:: Assignment ::
Copy the records exactly, leaving out every picture.
____
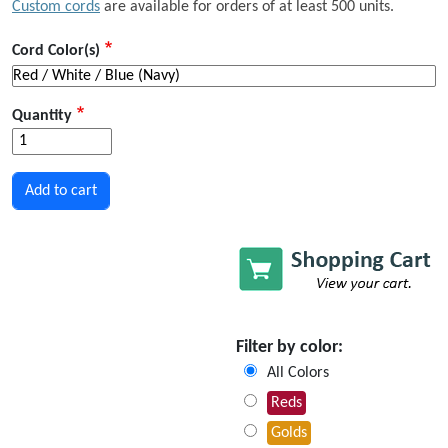
Custom cords
are available for orders of at least 500 units.
Cord Color(s)
Quantity
Filter by color:
All Colors
Reds
Golds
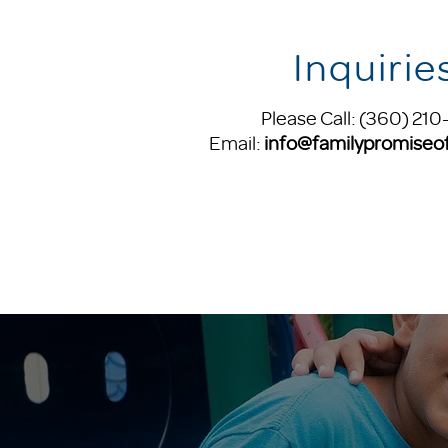
Inquirie
Please Call: (360) 210
Email:
info@familypromiseof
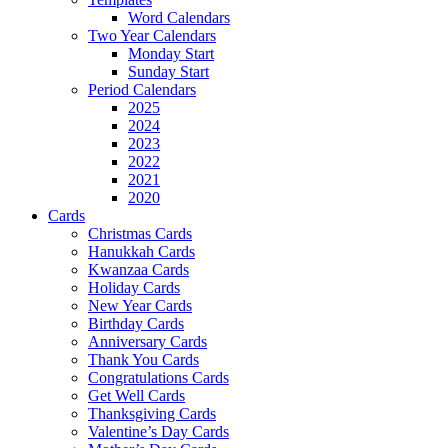
Word Calendars
Two Year Calendars
Monday Start
Sunday Start
Period Calendars
2025
2024
2023
2022
2021
2020
Cards
Christmas Cards
Hanukkah Cards
Kwanzaa Cards
Holiday Cards
New Year Cards
Birthday Cards
Anniversary Cards
Thank You Cards
Congratulations Cards
Get Well Cards
Thanksgiving Cards
Valentine’s Day Cards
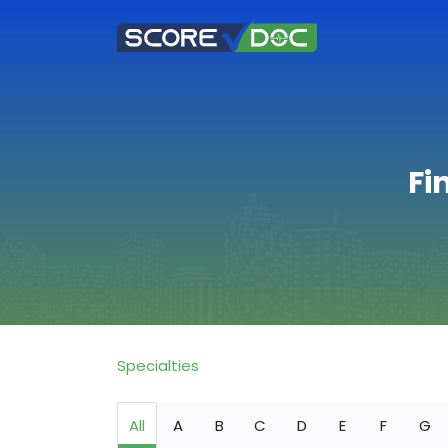
Fi
Specialties
All
A
B
C
D
E
F
G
____
:: Exercise response ::
Custom cords
are available for orders of at least 500 units.
Cord Color(s)
Quantity
Filter by color:
All Colors
Reds
Golds
Inquirie
Please Call: (360) 210
Email:
info@familypromiseof
Word Calendars
Two Year Calendars
Monday Start
Sunday Start
Period Calendars
2025
2024
2023
2022
2021
2020
Cards
Christmas Cards
Hanukkah Cards
Kwanzaa Cards
Holiday Cards
New Year Cards
Birthday Cards
Anniversary Cards
Thank You Cards
Congratulations Cards
Get Well Cards
Thanksgiving Cards
Valentine’s Day Cards
Fi
Specialties
All
A
B
C
D
E
F
G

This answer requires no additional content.